Data provided Start Marker
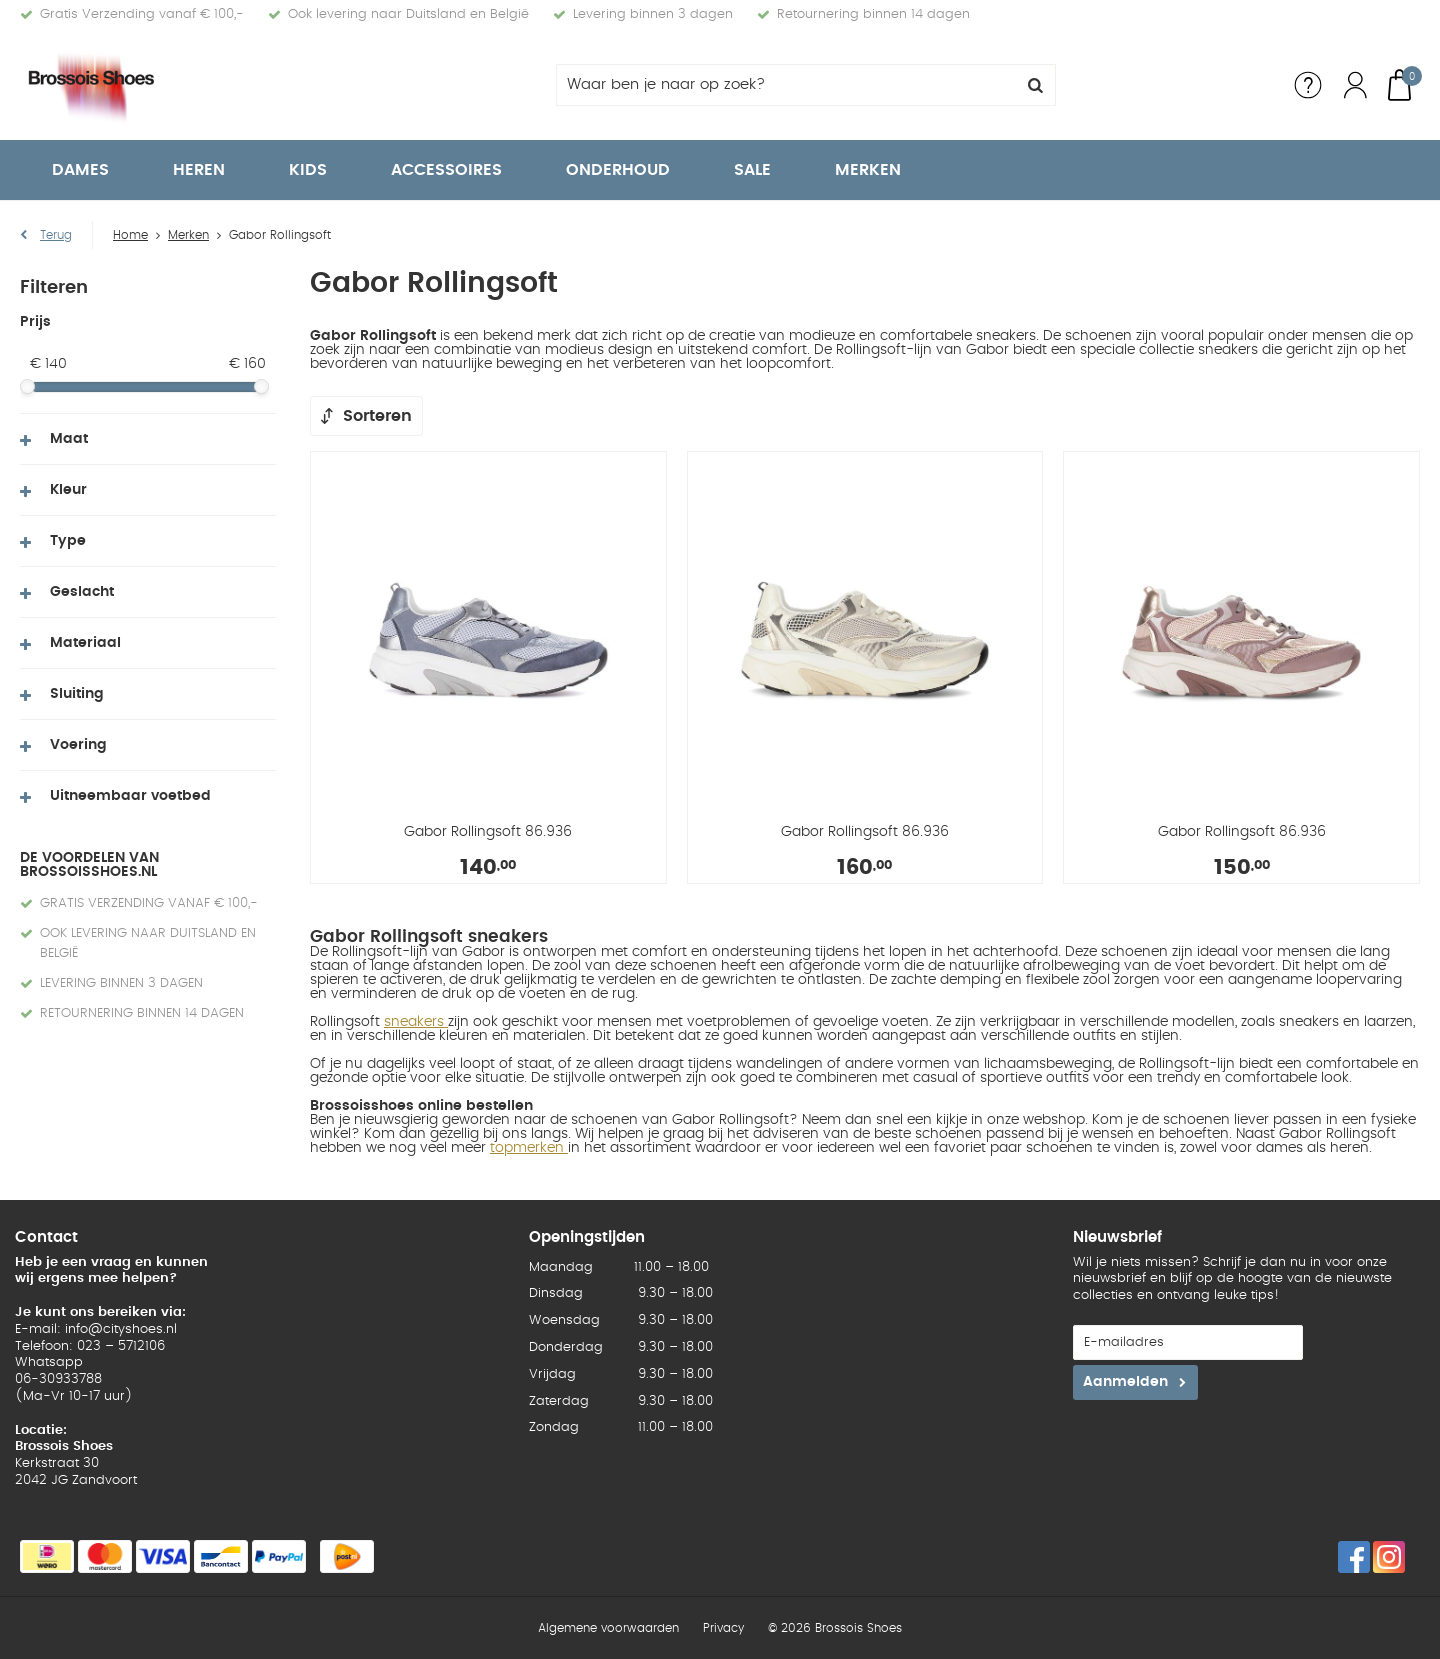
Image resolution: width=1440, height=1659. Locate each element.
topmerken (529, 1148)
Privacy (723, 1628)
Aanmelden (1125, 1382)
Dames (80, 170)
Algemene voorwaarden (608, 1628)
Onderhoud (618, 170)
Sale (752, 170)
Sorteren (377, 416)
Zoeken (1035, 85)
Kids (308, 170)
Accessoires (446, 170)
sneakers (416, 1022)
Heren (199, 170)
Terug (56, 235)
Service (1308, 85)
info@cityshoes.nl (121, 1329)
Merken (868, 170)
Data provided End Marker
_Work instruction_: Would you repeat the complete listing exactly, excluding each picture it holds?

_Exercise output_:
Image resolution: width=1440, height=1659. Locate each element.
topmerken (529, 1148)
Privacy (723, 1628)
Aanmelden (1125, 1382)
Dames (80, 170)
Algemene voorwaarden (608, 1628)
Onderhoud (618, 170)
Sale (752, 170)
Sorteren (377, 416)
Zoeken (1035, 85)
Kids (308, 170)
Accessoires (446, 170)
sneakers (416, 1022)
Heren (199, 170)
Terug (56, 235)
Service (1308, 85)
info@cityshoes.nl (121, 1329)
Merken (868, 170)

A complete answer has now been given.